The Gabor-jet model (Lades et al., 1993) is designed to capture the response properties of simple cells in V1 hypercolumns. The model computes a single value that represents the similarity of two images with respect to V1 simple and complex cell filtering. These values have been shown to almost perfectly predict psychophysical similarity in discriminating metrically varying complex visual stimuli such as faces, blobs (resembling teeth), and simple volumes (geons) (Yue et al., 2012; Amir et al., 2012). Under the assumption that V1 captures metric variation, the sensitivity to the “qualitative” differences of complex stimuli, such as NAPs vs. MPs, or differences in facial identity vs. expression (that are presumably rendered explicit in later stages) can be more rigorously evaluated. Here we introduce a new tool to conveniently explain and test this model in what is designed to be an engaging, interactive context. The tool can thus serve both methodological and didactic functions.

Gabor-like filters develop as part of the linear decomposition of natural images (Olshausen and Field, 1996) so the Gabor-like filtering characteristic of V1 simple cells is not unexpected. These basis sets emerge in the first layer of leading convolution neural networks for image recognition (e.g., Krizhevsky et al., 2012) or are simply assumed as in the GIST model of Oliva and Torralba (2001), that adopts the use of multi-scale, multi-orientation Gabor filters to create a sparse description of image locations in much the same way that each jet in the Gabor-jet model is composed of a set of Gabor filters at different scales and orientations which share a common center in the image space. Similarly, the first layer of HMAX (Riesenhuber and Poggio, 1999) convolves image pixels with oriented Gabor filters before pooling responses (and then repeating those operations).
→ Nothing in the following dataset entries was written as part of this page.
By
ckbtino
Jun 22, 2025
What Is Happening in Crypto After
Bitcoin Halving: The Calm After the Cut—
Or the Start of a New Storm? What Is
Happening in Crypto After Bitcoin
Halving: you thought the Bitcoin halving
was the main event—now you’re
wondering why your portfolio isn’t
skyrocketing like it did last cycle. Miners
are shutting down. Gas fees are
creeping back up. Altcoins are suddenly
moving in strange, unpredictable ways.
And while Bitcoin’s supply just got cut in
So although the Gabor-jet model was developed almost a quarter of a century ago, its offering of an explicit measure of V1-based image similarity is still relevant given the widespread incorporation of Gabor filtering as the input stage in contemporary neurocomputational models of vision.

Our implementation of the Gabor-jet model follows that of Lades et al. in which each Gabor “jet” is modeled as a set of Gabor wavelet kernels at 5 scales and 8 orientations, with the center of their receptive fields tuned to the same point in the visual field (Figure 1). We employ a 10x10 square grid—and therefore 100 jets—to mark the positions in the image space from which kernel convolution values are extracted.
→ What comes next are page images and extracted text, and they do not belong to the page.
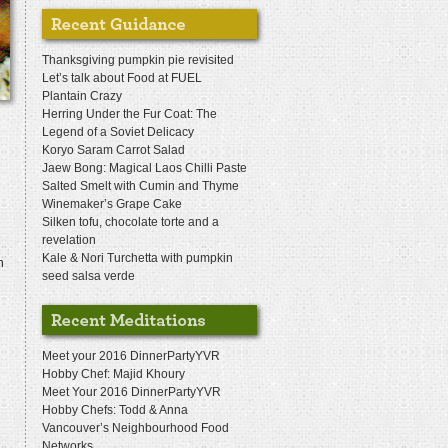
Thanksgiving pumpkin pie revisited
Let’s talk about Food at FUEL
Plantain Crazy
Herring Under the Fur Coat: The
Legend of a Soviet Delicacy
Koryo Saram Carrot Salad
Jaew Bong: Magical Laos Chilli Paste
Salted Smelt with Cumin and Thyme
Winemaker’s Grape Cake
Silken tofu, chocolate torte and a
revelation
Kale & Nori Turchetta with pumpkin
m
seed salsa verde
Meet your 2016 DinnerPartyYVR
Hobby Chef: Majid Khoury
Meet Your 2016 DinnerPartyYVR
Hobby Chefs: Todd & Anna
Vancouver’s Neighbourhood Food
Networks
Given kernels of sufficiently large scale and a grid of sufficient density, some kernels' receptive fields (RFs) will overlap, as shown to the right. An Image Understanding Lab study (Xu et al., 2014) demonstrated that these large RFs account for the face configural effect "in which a difference in a single part appears more distinct in the context of a face than it does by itself." Example image used with permission from Xu et al.
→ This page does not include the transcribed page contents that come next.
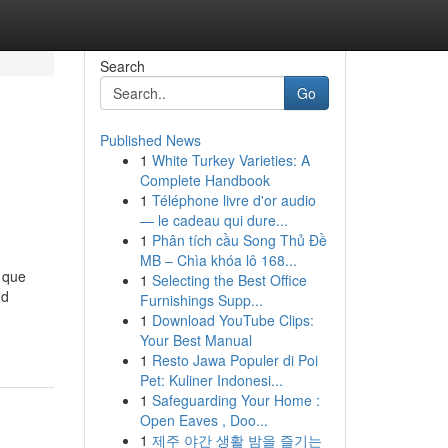
Search
Go
Published News
1
White Turkey Varieties: A
Complete Handbook
1
Téléphone livre d'or audio
— le cadeau qui dure...
1
Phân tích cầu Song Thủ Đề
MB – Chìa khóa lô 168...
 que
1
Selecting the Best Office
nd
Furnishings Supp...
1
Download YouTube Clips:
Your Best Manual
1
Resto Jawa Populer di Poi
Pet: Kuliner Indonesi...
1
Safeguarding Your Home :
Open Eaves , Doo...
1
제주 야간 생활 밤을 즐기는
After performing a 2D Fourier transform on the image, we multiply the Fourier-transformed image pixel-wise with these Gabor wavelet kernels (also in the Fourier domain) before transforming the image back out of the frequency domain. Next, we extract the magnitude and phase of the resultant image at given positions in the visual field-- in this case, we use the 10x10 grid to mark the positions from which values are extracted. We concatenate these two values for each kernel in the jet, yielding a 100x80 matrix of values for each image, which can then be collapsed into a vector of 8000 values. We consider the Euclidean distance between any two output vectors as the perceptual distance between those two face images which produced the vectors, because the Euclidean distance has been shown to more closely reflect human behavior than other metrics, such as correlation (Yue et al., 2012). A MATLAB implementation of this model with increased functionality can be found here.

If you use this web app in your own work, please cite as Margalit, E., Biederman, I., Herald, S. B., Yue, X., & von der Malsburg, C. (2016). An applet for the Gabor scaling of the differences between complex stimuli. Attention, Perception, & Psychophysics. 78(8), 2298-2306. doi:10.3758/s13414-016-1191-7.